Structured page parsing data:
******************************
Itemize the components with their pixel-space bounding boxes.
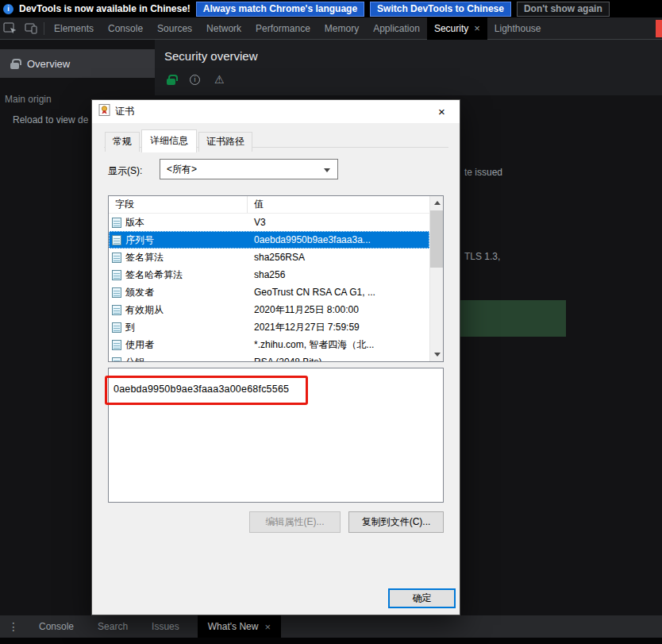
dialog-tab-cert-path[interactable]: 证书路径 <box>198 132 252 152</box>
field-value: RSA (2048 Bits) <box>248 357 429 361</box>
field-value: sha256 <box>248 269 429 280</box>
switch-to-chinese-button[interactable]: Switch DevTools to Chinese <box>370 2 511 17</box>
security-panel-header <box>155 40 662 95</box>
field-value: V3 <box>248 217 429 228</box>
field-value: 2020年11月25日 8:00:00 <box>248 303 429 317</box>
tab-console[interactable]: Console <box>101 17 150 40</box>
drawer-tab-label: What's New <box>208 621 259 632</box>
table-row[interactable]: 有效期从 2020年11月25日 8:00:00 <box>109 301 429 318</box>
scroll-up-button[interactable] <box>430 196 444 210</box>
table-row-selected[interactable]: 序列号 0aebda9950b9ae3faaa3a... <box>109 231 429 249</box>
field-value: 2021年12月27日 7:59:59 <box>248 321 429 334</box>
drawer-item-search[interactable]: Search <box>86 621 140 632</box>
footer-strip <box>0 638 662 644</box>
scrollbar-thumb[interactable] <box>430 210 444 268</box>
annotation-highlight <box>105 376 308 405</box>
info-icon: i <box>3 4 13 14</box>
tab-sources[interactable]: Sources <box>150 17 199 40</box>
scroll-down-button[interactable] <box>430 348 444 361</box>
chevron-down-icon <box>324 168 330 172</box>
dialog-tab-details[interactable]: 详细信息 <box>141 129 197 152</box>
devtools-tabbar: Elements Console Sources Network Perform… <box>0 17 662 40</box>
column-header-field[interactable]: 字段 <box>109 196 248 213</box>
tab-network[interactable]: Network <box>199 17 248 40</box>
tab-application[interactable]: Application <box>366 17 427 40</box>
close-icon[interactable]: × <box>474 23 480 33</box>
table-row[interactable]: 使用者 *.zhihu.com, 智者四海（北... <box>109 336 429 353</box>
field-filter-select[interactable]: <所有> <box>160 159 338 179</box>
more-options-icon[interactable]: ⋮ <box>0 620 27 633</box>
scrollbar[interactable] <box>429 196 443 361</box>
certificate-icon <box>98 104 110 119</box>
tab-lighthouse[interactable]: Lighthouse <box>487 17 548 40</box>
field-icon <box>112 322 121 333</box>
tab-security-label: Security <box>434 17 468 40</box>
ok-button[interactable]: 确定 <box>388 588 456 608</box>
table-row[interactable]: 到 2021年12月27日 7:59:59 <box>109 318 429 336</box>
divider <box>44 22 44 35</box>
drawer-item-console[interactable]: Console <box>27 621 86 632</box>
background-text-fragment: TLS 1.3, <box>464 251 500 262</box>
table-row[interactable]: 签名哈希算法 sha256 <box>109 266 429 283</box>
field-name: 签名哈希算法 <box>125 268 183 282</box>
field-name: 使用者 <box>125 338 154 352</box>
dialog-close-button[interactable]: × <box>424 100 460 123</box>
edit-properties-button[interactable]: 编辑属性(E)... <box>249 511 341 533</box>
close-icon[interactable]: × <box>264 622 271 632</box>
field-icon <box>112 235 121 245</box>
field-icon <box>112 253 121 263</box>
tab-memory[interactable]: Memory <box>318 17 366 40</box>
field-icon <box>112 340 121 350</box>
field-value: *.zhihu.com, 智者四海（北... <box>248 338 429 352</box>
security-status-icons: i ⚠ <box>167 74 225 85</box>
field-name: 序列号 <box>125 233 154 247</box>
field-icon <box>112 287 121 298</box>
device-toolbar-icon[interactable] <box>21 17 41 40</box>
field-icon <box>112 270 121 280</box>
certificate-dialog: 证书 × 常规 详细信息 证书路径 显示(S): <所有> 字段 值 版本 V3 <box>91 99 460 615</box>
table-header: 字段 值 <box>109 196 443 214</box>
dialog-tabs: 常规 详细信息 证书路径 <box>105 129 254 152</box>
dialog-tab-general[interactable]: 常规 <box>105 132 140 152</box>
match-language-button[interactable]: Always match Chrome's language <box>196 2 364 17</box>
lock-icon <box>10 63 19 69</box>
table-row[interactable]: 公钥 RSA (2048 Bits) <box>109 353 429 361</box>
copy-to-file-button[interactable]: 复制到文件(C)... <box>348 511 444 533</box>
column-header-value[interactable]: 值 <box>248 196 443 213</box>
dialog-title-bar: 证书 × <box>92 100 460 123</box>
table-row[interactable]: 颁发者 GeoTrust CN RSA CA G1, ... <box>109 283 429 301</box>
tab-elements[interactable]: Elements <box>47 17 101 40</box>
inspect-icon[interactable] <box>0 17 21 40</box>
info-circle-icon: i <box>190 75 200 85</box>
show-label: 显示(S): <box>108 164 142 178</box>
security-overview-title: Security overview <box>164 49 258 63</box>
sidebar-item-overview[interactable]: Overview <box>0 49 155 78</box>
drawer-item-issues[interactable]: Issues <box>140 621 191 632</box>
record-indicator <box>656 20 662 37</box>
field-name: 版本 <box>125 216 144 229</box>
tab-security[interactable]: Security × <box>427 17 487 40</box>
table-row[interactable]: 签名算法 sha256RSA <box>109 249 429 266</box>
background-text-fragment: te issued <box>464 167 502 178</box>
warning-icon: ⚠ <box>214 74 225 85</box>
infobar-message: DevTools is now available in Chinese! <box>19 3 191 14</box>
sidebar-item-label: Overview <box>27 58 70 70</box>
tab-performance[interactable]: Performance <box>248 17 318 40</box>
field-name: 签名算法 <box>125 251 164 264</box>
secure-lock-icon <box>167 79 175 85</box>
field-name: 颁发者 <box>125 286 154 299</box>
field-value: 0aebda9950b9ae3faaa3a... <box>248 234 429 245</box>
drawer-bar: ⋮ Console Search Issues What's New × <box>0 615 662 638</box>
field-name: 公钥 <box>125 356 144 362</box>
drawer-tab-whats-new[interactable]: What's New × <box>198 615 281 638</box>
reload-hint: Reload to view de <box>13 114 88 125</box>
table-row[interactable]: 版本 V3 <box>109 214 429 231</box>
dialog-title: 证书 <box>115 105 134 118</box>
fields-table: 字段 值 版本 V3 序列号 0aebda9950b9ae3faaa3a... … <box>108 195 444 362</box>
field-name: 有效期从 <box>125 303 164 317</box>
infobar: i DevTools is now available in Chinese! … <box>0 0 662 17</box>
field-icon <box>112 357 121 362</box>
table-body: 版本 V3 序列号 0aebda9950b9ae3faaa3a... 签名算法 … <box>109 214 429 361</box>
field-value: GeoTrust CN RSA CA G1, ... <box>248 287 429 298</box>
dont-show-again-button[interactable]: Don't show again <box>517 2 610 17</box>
******************************
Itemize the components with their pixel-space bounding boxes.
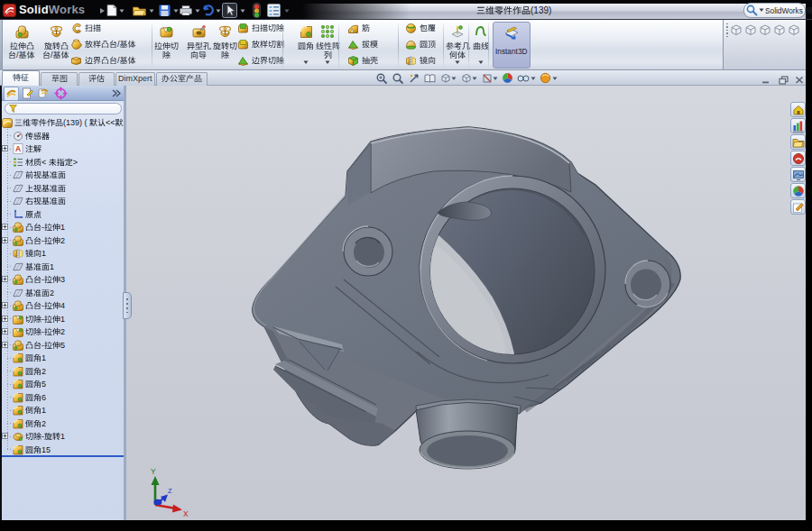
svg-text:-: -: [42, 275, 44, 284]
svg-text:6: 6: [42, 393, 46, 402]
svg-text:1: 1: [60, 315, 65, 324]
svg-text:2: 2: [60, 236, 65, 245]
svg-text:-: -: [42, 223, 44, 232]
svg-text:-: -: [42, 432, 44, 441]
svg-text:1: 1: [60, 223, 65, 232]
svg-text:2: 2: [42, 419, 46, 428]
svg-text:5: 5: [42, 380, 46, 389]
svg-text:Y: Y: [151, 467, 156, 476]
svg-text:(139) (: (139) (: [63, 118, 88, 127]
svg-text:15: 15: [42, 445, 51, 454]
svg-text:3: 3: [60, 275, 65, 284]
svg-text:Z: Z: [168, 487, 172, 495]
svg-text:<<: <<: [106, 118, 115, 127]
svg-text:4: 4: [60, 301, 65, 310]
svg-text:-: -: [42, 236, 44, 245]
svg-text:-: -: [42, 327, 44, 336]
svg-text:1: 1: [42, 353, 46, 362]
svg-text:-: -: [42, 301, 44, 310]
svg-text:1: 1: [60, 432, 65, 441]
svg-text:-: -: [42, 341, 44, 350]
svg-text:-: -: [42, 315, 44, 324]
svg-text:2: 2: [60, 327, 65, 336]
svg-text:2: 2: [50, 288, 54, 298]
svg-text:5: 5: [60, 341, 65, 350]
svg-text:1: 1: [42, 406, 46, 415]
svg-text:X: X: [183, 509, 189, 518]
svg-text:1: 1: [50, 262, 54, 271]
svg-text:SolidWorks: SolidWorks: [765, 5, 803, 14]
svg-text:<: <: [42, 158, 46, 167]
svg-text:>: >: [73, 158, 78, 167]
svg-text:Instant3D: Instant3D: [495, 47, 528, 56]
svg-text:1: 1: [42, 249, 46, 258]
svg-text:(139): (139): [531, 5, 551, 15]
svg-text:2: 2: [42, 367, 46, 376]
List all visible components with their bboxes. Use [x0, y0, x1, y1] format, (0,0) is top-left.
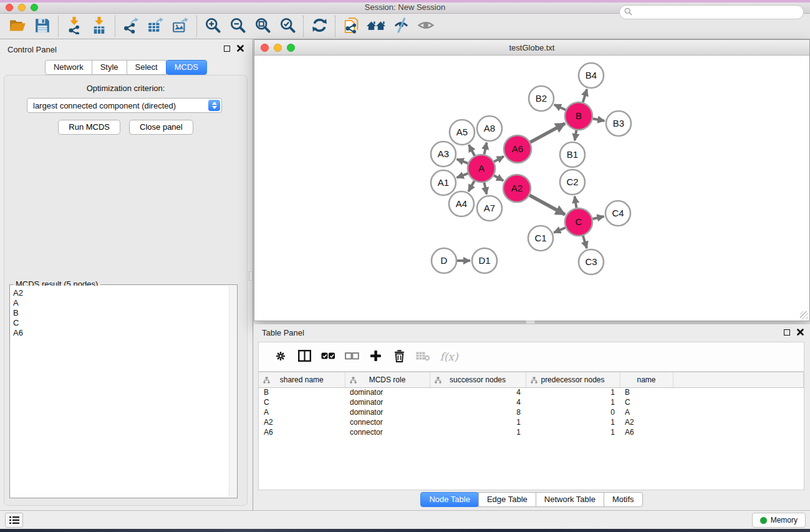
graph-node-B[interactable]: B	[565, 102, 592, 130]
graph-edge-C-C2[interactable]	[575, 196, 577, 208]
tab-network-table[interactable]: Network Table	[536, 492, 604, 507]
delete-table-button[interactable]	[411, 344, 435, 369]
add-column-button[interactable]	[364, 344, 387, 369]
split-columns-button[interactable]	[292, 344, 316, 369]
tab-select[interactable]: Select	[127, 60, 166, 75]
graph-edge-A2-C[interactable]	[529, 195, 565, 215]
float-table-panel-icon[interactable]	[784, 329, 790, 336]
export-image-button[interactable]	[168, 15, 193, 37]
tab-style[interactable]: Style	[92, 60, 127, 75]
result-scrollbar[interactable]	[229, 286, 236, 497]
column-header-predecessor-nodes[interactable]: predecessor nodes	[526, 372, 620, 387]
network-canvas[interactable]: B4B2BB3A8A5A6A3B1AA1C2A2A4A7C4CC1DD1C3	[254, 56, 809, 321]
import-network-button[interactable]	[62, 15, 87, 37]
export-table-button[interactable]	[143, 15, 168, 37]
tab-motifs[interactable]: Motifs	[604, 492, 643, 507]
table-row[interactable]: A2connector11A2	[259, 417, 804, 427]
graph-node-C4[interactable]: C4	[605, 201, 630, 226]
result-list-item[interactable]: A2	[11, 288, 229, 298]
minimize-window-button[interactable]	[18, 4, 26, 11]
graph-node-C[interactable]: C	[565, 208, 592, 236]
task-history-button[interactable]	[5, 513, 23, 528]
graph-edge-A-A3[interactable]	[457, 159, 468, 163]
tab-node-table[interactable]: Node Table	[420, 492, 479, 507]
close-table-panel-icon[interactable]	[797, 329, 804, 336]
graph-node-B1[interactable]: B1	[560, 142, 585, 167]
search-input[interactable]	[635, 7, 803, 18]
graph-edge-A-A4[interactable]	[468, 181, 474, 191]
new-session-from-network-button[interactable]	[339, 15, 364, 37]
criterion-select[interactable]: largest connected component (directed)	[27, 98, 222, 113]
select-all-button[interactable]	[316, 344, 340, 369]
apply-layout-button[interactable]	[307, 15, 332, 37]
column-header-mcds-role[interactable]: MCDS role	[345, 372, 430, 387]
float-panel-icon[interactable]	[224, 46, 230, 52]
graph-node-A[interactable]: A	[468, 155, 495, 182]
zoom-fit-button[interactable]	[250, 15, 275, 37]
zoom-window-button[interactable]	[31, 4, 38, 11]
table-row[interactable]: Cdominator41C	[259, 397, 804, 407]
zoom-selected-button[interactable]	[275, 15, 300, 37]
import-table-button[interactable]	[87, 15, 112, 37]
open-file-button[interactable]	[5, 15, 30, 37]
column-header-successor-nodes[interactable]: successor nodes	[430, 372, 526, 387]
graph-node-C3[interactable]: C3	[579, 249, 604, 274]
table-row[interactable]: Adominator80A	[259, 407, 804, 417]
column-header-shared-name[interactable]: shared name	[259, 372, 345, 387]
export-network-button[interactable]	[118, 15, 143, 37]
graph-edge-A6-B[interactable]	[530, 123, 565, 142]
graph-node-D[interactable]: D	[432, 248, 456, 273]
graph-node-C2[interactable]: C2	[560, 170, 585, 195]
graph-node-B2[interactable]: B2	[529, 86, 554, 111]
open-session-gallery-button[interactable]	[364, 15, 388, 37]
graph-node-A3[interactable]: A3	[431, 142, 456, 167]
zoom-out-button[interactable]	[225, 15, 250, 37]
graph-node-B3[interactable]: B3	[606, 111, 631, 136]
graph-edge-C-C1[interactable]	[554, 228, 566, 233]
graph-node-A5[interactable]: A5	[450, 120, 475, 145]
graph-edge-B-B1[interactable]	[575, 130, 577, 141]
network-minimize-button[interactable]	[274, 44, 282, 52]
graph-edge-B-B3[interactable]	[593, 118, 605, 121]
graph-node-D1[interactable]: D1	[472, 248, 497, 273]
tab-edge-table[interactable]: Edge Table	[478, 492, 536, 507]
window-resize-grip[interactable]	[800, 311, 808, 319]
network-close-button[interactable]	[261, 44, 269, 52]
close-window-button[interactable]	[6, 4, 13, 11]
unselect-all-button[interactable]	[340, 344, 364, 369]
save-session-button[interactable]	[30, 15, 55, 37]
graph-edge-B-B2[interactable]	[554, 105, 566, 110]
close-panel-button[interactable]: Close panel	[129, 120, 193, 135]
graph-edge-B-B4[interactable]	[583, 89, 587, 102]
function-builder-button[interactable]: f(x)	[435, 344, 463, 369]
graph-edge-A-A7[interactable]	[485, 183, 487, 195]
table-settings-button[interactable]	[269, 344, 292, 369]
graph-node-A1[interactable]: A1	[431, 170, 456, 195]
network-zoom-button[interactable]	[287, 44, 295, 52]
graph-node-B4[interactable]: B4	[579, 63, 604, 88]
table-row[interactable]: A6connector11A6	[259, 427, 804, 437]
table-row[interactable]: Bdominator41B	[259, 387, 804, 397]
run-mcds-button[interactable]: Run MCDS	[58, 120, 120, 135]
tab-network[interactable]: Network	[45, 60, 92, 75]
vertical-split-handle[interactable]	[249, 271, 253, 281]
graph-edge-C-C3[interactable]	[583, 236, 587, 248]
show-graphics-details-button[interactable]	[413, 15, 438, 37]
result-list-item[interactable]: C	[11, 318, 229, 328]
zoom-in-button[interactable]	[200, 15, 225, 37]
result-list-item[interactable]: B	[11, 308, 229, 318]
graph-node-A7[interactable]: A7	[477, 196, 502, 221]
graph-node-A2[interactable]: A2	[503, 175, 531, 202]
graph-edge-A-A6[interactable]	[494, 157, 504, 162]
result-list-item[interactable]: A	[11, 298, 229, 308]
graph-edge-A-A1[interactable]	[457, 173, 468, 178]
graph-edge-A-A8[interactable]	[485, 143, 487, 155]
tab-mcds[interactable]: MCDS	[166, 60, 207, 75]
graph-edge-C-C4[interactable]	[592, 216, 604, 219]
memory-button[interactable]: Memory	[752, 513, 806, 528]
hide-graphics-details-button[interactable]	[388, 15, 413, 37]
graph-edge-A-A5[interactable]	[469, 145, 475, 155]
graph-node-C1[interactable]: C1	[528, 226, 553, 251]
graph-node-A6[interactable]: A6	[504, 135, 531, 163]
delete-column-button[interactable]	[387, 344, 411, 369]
******************************
» **DIRECTIONS**:
Take each line above that holds the string "down" and copy it.

» **WRITTEN RESPONSE**:
scroll-down-button[interactable] <box>430 348 444 361</box>
chevron-down-icon <box>324 168 330 172</box>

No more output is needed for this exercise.